Raise taxes on those that currently contribute to 401Ks?  IIRC, the tax burden for 401Ks is shifted to the point in time the money is taken out, like when someone is retired.  Current administrations may lose that money, but 401ks savers pay in the future.

With the current 401K system, what you save, what your employer might contribute is what you've got.  IIRC, the biggest advantage for 401Ks is that people save knowing Social Security will not be there.

$600 divided by 52 (weeks in a year) is $11.53846.  That's a little more than the price of two packs of cigarettes, two giant lattes, one ticket to a movie, one hour of minimum wage work..  Isn't it possible that the low wage earner can make this contribution on their own?  Learn the habit of saving?

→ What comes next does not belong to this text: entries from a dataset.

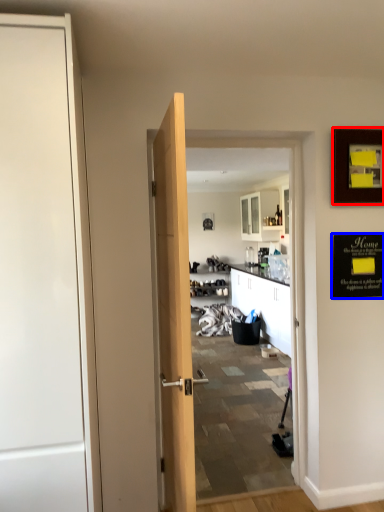 Question: Which object is closer to the camera taking this photo, picture frame (highlighted by a red box) or bulletin board (highlighted by a blue box)?

Choices:
 (A) picture frame
 (B) bulletin board

Answer: (A) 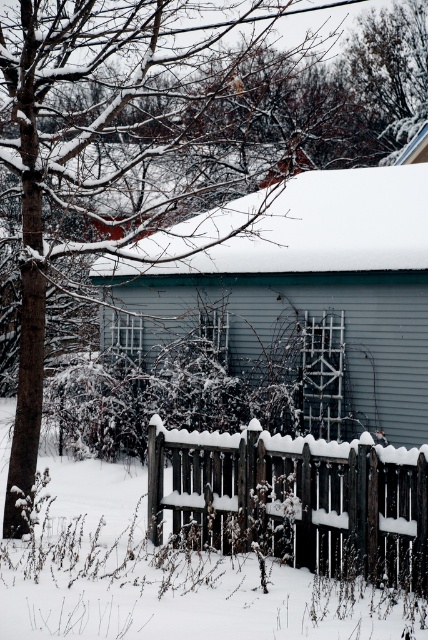 Does smooth gray siding at center have a larger size compared to snow-covered wooden fence at center?

No, smooth gray siding at center is not bigger than snow-covered wooden fence at center.

Measure the distance from smooth gray siding at center to snow-covered wooden fence at center.

The distance of smooth gray siding at center from snow-covered wooden fence at center is 7.68 meters.

Is point (231, 273) farther from viewer compared to point (383, 516)?

Yes.

Locate an element on the screen. Image resolution: width=428 pixels, height=640 pixels. smooth gray siding at center is located at coordinates (306, 298). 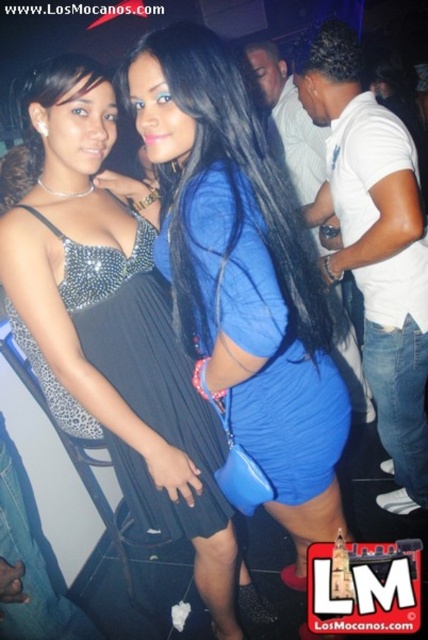 You are at a party and want to take a photo of both the point at coordinates point (321, 493) and the point at coordinates point (255, 211). Which point should you focus on first to ensure both are in the frame?

Point (255, 211) should be focused on first because it is in front of point (321, 493), so focusing there will keep both in the frame.

You are a photographer at a party and need to adjust the lighting so that the blue matte dress at center and the black satin dress at left are both well lit. Given their height difference, which dress requires a higher light source to ensure proper illumination?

Divide that $11.53846 by a 40 hour week at it shrinks to $.288462 and hour.  Why not just add a new tax for everyone?  $.288462 per hour?  If ANYONE wanted to avoid the forced tax to this ANY new government retirement program, they would have the option of diverting this money to a private program?  Why not make the government pay to play program funded by everyone?  Everyone contributes to their own retirement, no new Social Security programs that are bankrupt or will be bankrupted by politicians in the future?

Who will ensure that this money is not funnelled to pay for more pork programs?  Who will make sure the next administration will not use these funds like an ATM machine?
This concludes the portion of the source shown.